* REQUIRED WORK: When the string "Messi" appears in a line of the records, show the whole line.

* DATASET RECORDS:
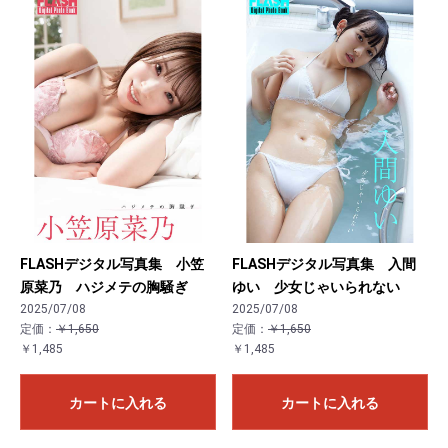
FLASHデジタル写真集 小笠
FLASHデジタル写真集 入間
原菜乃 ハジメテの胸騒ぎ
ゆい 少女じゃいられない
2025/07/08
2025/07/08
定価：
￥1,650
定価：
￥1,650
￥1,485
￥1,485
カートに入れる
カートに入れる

...

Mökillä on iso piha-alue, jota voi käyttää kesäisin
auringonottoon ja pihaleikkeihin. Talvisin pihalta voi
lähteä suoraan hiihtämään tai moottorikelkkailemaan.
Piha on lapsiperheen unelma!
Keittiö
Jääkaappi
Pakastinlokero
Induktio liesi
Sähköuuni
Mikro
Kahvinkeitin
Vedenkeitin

--

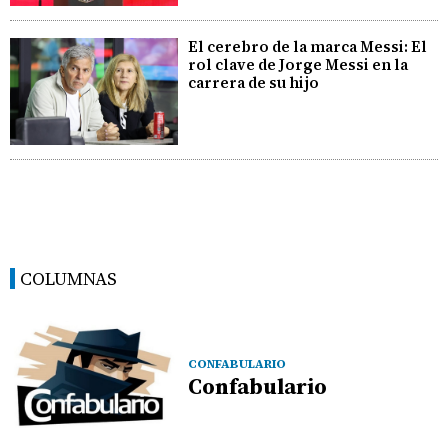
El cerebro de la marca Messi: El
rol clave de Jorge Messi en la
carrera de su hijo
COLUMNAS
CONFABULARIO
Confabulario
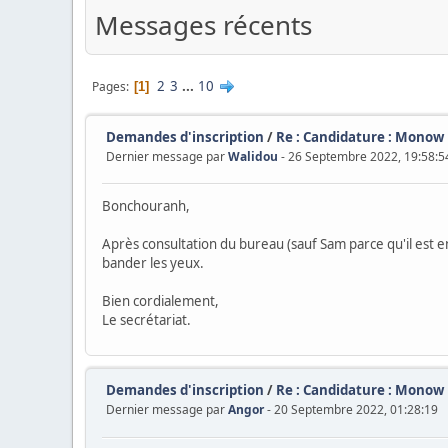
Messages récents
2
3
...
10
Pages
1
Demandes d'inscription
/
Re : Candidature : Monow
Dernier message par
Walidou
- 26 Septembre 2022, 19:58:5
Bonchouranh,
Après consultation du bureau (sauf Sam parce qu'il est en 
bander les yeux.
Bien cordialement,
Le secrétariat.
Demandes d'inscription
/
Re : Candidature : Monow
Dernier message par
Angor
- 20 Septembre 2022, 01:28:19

* RESPONSE:
El cerebro de la marca Messi: El
rol clave de Jorge Messi en la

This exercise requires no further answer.